Your house is ruining my economy!

Let’s get a show of hands here real quick. Who thinks it is right for the government to step in and bail out people that got into a car loan they couldn’t really support and now face the bank taking back their Porsche? How about if Best Buy comes to foreclose on that 60” plasma TV someone bought and now can’t pay for? Anyone? Anyone at all? So why do so many people feel the federal government has a duty to step in and protect anyone and everyone that’s having trouble with their mortgage?! I’m not saying that we should all turn a blind eye to the problem. But saying that we need to bail out everyone so that no one loses their house is ridiculous!

Where in the constitution does it say that as Americans we are granted to right to own a house? Nowhere. It’s a dream that most people have and something that almost everyone wants, but it’s clearly not a right. While you do have the right to pursue your dream, you don’t have a right to achieve it. Therefore, not everyone gets to own a house. More importantly, not everyone gets to own the house they dream of in the small area of the country that they’d like it to be in. The reality of making such a large purchase is that the house you want may not be affordable in the place you want it. If your dream is to own your own home, one of the sacrifices you may need to make is location. We would have loved to be living closer to downtown Boston, but the reality was that it would have involved too many sacrifices. We couldn’t find the condo we wanted with some of the required features we wanted in our price range. We could have gotten into a questionable mortgage that we weren’t sure we could support. But we instead did the responsible thing and only signed our names to something we knew was reasonable. Yes, a bank would have floated us an interest-only mortgage with very little down that would have allowed us to buy something better and more convenient for us. But guess what, we wouldn’t have been able to pay that thing off once we had to start paying the principle! That is exactly the situation a lot of people find themselves in right now. They got themselves into a mortgage with very high risks and no plan on how to deal with them. They got so caught up in the excitement of being able to actually achieve their dream that they completely ignored the realities of whether or not they should achieve that dream.

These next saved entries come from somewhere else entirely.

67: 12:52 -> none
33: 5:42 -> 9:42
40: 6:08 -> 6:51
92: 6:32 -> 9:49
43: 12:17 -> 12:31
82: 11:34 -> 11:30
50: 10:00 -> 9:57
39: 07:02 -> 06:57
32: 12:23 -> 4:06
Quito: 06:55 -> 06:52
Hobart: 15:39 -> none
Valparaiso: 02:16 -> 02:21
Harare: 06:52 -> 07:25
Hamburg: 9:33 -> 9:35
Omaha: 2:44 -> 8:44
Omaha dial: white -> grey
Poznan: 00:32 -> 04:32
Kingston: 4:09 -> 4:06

I have a dream of being a stay-at-home dad. That sure as hell doesn’t mean I’m swapping out Hayley’s pills for placebos and getting ready to quit my job. I could do that, but it’d be a very stupid thing to do right now. Instead I choose to act like a responsible adult {waits for the laughing to cease} and wait until the time is right and we can support that dream before I choose to go for it.

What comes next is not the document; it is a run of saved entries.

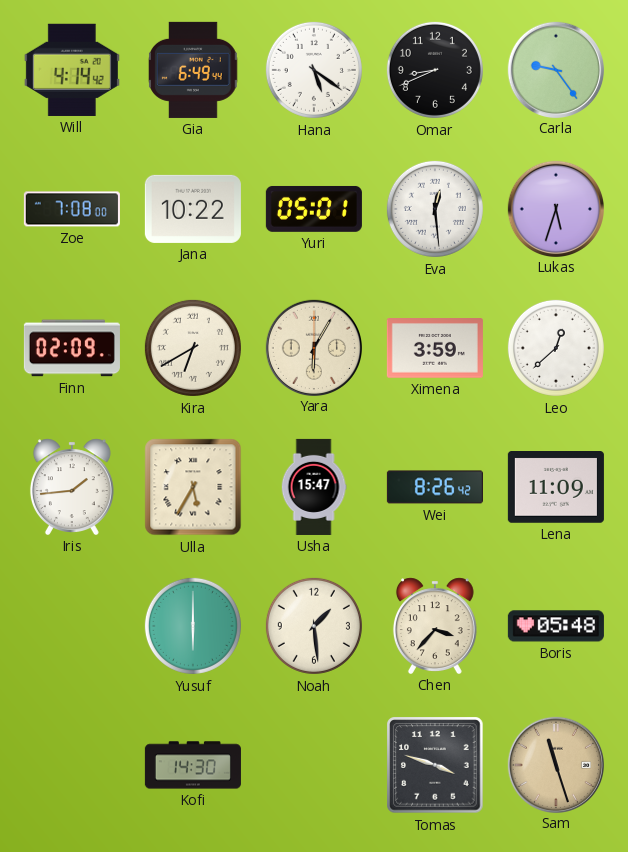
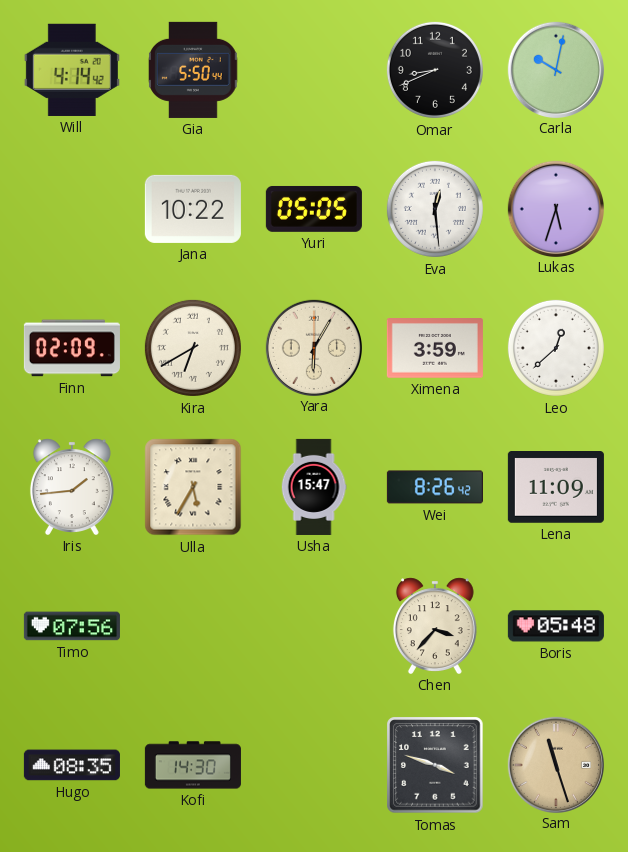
Gia: 6:49 -> 5:50
Hana: 5:21 -> none
Carla: 9:24 -> 10:02
Zoe: 7:08 -> none
Yuri: 05:01 -> 05:05
Timo: none -> 07:56
Yusuf: 6:00 -> none
Noah: 1:29 -> none
Hugo: none -> 08:35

The real reason this is a problem is that housing prices sharply pulled back from their peaks. That means that if the banks foreclose on your house, they can’t turn around and sell it for anything close to what you owe them. Cause see, people aren’t the only ones that can act in a very irresponsible way. Suddenly all those interest-only and low-down payment mortgages to risky people are coming around to bite them in the ass. That’s the reason the government needs to step in to save the economy. People losing their houses puts a big squeeze on the economy. Combine that with the lending sector losing billions of dollars, and you get a recession. That’s bad for everyone, including the rest of us that acting responsibly when we bought our homes.

The best way out of this is not a bail-out. We don’t give people money and we don’t give the banks money. The government pays a more modest sum to help people refinance their current mortgages into something they can better afford. This keeps money flowing into the banks as people make payments and lets people keep their houses. Will this save everyone? No, but it doesn’t need to. People are still going to lose their homes. If you got in WAY over your head, you’re still screwed. But if you stretched yourself just a bit too far, or had some unforeseen circumstance come up that you’re recovering from, then you should be okay. The punishment should fit the crime.

Still, it kills me that the responsible people out there get punished for doing the right thing, same as always. We either lose a ton of tax money or have to suffer through a recession. Shouldn’t we be rewarded? Hell, I’d take a simple ‘thanks for not being a jerk and ruining things for everyone else’. Maybe our lender should buy me a cup of coffee or a dinner or something. Something! But alas, no good deed goes unpunished.